ERHAN USTA (Samsun) - Çünkü çok kötü yönetildi, maalesef iş bu noktaya geldi. O yüzden, Sayın Bakana yapıcı eleştirimizi yapıyoruz.
Bakın, sadece faiz artırmayla giderseniz bu iş olmaz, bu iş Arjantin'e döner; faizi artırırsınız enflasyon artar, faizi artırırsınız enflasyon artar. Yani bize şu an alkış tutarlar; işte, 2 milyar dolar, 5 milyar dolar piyasaya, hisse senedine, bonoya filan para gelebilir; yüzde 40'a tabii, gelir para, gelmez olur mu? Bir de onların çıkışta dolarını garanti edecek bu rezervi tutarsanız -maliyeti çok yüksek olmakla birlikte- sıcak para gelir ama bizim övünmemiz gerekenin ve beklediğimizin o olması lazım.
Şimdi, bir de pozisyon yanlışlığı alınıyor. Bizim normalde 100 milyar dolardı nakit menkul kıymetler, Sayın Başkan, 100 milyar dolar civarındaydı bundan üç beş yıl önce, şimdi 3 milyar dolara düşmüş. Bu ne biliyor musunuz? Daha çok Amerikan hazine tahvili. Amerikan hazine tahvilinin faizi yüzde 1 iken 100 milyar dolarlarda Amerikan hazine tahvili tuttuk; şimdi Amerikan hazine tahvilinin faizi yüzde 5'lere gelmiş, sadece 3 milyar dolarımız var, nakit tutuyoruz. Bu kadar yanlış pozisyon almak da olmaz. Bunların hepsinin millete bir maliyeti var.
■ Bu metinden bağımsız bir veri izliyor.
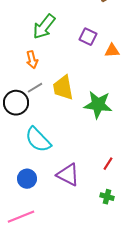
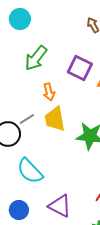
purple square: (88, 37) -> (80, 68), size x1.4
orange arrow: (32, 60) -> (49, 92), moved

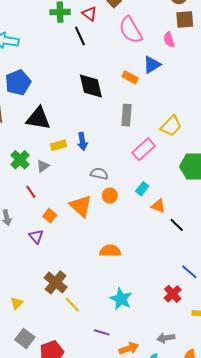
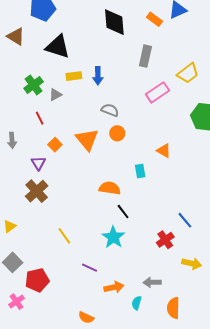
cyan rectangle: (142, 189) -> (140, 171), moved, turned -56
black line: (177, 225) -> (123, 212), moved
brown cross: (56, 282) -> (37, 191), moved

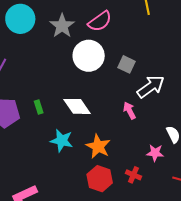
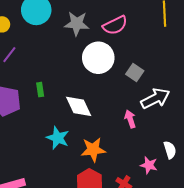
gray star: (62, 26) -> (77, 24), turned 30
green rectangle: (39, 107) -> (40, 90), moved
orange star: (98, 146) -> (93, 150), turned 30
Son konu da şunu söyleyeyim: Merkez Bankasının...
BAŞKAN - Sayın Usta, beşer dakika verildi.
ERHAN USTA (Samsun) - Bir dakika daha alırsam; yapıcı bir eleştiri.
BAŞKAN - Lütfen, sizden de son sözünüzü alayım.
ERHAN USTA (Samsun) - Tamam.
Şu konu da çok önemli: Şu anda 750 milyar lira civarında -Sayın Bakan elbette takip ediyor onu- Hazinenin Merkez Bankasında TL nakdi var arkadaşlar. İhtiyaçtan çok fazla borçlanıyoruz. Şimdi, bu, iki nedenle yapılıyor olabilir. Bir, efendim, işte "Ya, seçim geliyor, seçim öncesi harcayacak paramız olsun diye kasaya para koyalım." denilebilir. İki "Şu anda piyasada likidite bol, Merkez Bankasına biraz yardımcı olayım, likiditeyi çekiyorum." denilebilir. Bunun ikisinin de yapılmaması lazım yani eğer seçim öncesi bu parayı harcamaya kalkarsanız bu enflasyonu nasıl tutacaksınız? Eğer Merkez Bankasına yardımcı olmaya çalışıyorsanız bu, Merkez Bankasının işi, Hazinenin değil. Yani yüzde 30'la borçlanıp, beş on yıl vadeli yüzde 30'la borçlanıp nakdi Merkez Bankasında tutmak çok yanlıştır. Merkez Bankası, bırakın çok kısa vadeli açık piyasa işlemlerinden, ters repoyla bu parayı toplayabilir. Burada çok ciddi bir yanlış var. Piyasada bunun gerekçesinin ne olduğunu da Sayın Bakan soru-cevap kısmında eğer bize söylerse biz de çok memnun oluruz.
Teşekkür ederim.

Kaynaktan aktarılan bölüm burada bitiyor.